J’apprends par la suite que ces personnes qui m’ont interpellé aujourd’hui sont vraisemblablement liés au trafique de cannabis de la région.

Beyrouth, je rencontre Jakoba chez nos amis qui nous hébergent dans Hamra. Elle m’explique qu’elle a vécu dans différents quartiers de la vile depuis son arrivée de Madagascar. Je lui demande de m’accompagner à Sabra.

Nous partons quelques jours plus tard vers ce quartier en minibus. A l’entrée d’une grande rue, nous entrons dans des souks où tout peut s’acheter d’occasion à des prix dérisoires, des piles énormes de chaussures, des appareils électroniques.
Nous sommes accompagnés d’une autre amie malgache et d’un libanais. La zone est très commerçante mais les bâtiments sont complètement délabrés.

De plus en plus d’affiches politiques sur notre route. Nous rentrons alors par une petite ruelle dans le quartier palestinien. Un autre guide palestinien nous rejoint. Ils nous explique qu’il faut se présenter au responsable du quartier si l’on veut continuer.

Un homme sort d’un bureau et discute avec notre nouveau guide. Je crois comprendre qu’il nous faut monter dans un appartement. Je croise le regard de Jakoba qui est aussi inquiète que moi. Je ressens ce mouvement de flottement où l’on s’aperçoit que l’on est à la limite de quelque chose, une ligne à franchir ou pas. Tout peut basculer et nous ne maîtrisons plus ce qui va arriver en quelque sorte.

J’échange quelques mots avec Jakoba et nous nous mettons d’accord qu’il ne faut pas aller plus loin et qu’il serait bon de faire demi tour.

L’homme sorti du bureau s’adresse à moi à présent et je lui explique calmement que je suis venu faire quelques images du quartier, que je ne suis pas journaliste. Il me regarde dans les yeux et me dit finalement que nous pouvons rester quelques heures à déambuler dans les rues. Je lui redemande confirmation à propos de mon intention de faire quelques images.
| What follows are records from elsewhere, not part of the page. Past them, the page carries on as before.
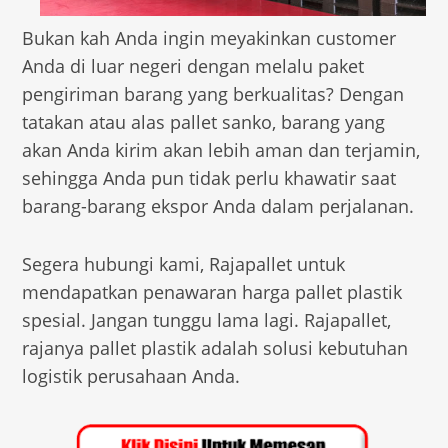
Bukan kah Anda ingin meyakinkan customer
Anda di luar negeri dengan melalu paket
pengiriman barang yang berkualitas? Dengan
tatakan atau alas pallet sanko, barang yang
akan Anda kirim akan lebih aman dan terjamin,
sehingga Anda pun tidak perlu khawatir saat
barang-barang ekspor Anda dalam perjalanan.
Segera hubungi kami, Rajapallet untuk
mendapatkan penawaran harga pallet plastik
spesial. Jangan tunggu lama lagi. Rajapallet,
rajanya pallet plastik adalah solusi kebutuhan
logistik perusahaan Anda.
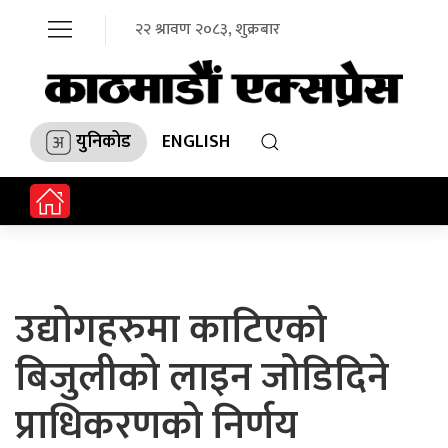
२२ श्रावण २०८३, शुक्रबार
युनिकोड
ENGLISH
उद्योगहरुमा काटिएको
बिजुलीको लाइन जोडिदिने
प्राधिकरणको निर्णय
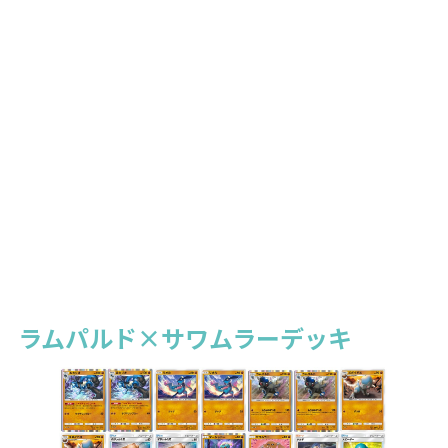
ラムパルド×サワムラーデッキ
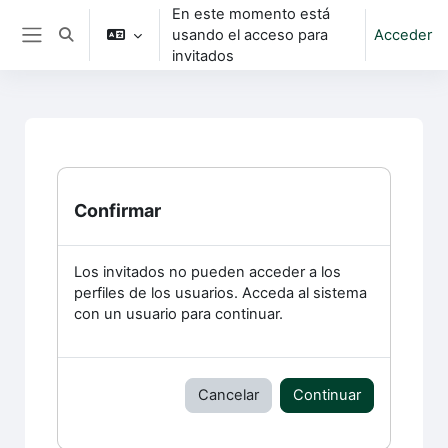
Salta al contenido principal
En este momento está
usando el acceso para
Acceder
Selector de búsqueda de entrada
Panel lateral
invitados
Confirmar
Los invitados no pueden acceder a los
perfiles de los usuarios. Acceda al sistema
con un usuario para continuar.
Cancelar
Continuar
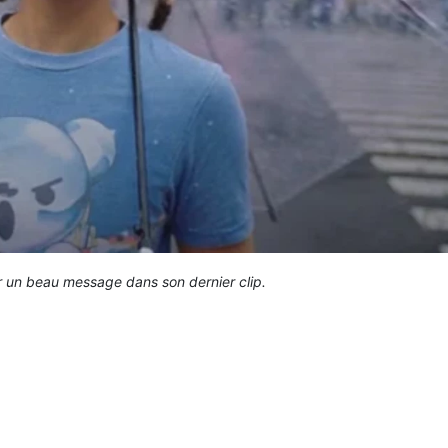
er un beau message dans son dernier clip.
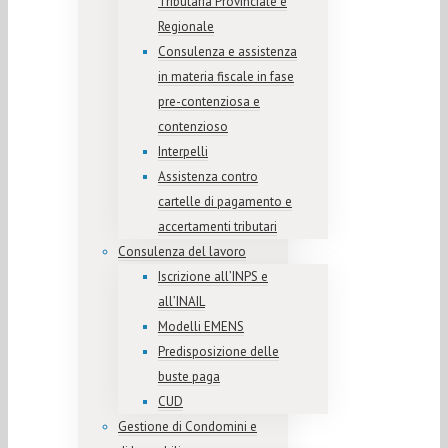
Tributaria Provinciale e
Regionale
Consulenza e assistenza
in materia fiscale in fase
pre-contenziosa e
contenzioso
Interpelli
Assistenza contro
cartelle di pagamento e
accertamenti tributari
Consulenza del lavoro
Iscrizione all’INPS e
all’INAIL
Modelli EMENS
Predisposizione delle
buste paga
CUD
Gestione di Condomini e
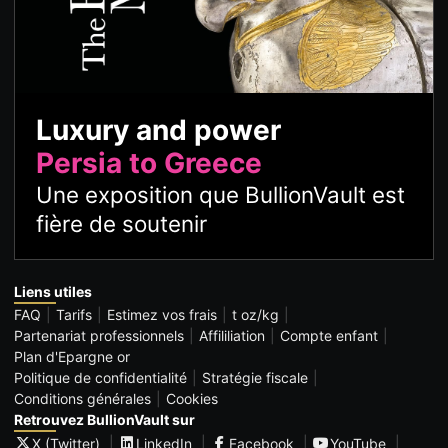
Luxury and power
Persia to Greece
Une exposition que BullionVault est
fière de soutenir
Liens utiles
FAQ
Tarifs
Estimez vos frais
t oz/kg
Partenariat professionnels
Affililiation
Compte enfant
Plan d'Epargne or
Politique de confidentialité
Stratégie fiscale
Conditions générales
Cookies
Retrouvez BullionVault sur
X (Twitter)
LinkedIn
Facebook
YouTube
Nous partons donc dans ces rues étroites et sombres. D’innombrables files électriques coupent le peu de ciel bleu que laisse apparaître les façades si proches. Les eaux usées coulent coulent par endroits dans la rue.
J’aurai envie de m’arrêter, de prendre mon temps mais notre petite équipe suit le rythme de notre guide, il ne faut pas trainer.

Complètement désorientés, nous retombons à notre grand étonnement devant le bureau. Nous montons alors au troisième étage de la maison d’en face. Celle où l’on nous demandait d’entrer précédement. Les parties communes sont complètement délabrées.
Nous entrons alors dans un appartment minuscule où l’on nous présente la famille de notre guide. Nous comprenons alors ce que l’on nous demandait tout à l’heure.

Nous buvons un Coca Cola en échangeant quelques mots sur la situation actuelle du quartier.

Il nous faut à présent repartir sur cet tout autre Beyrouth qu’est Hamra.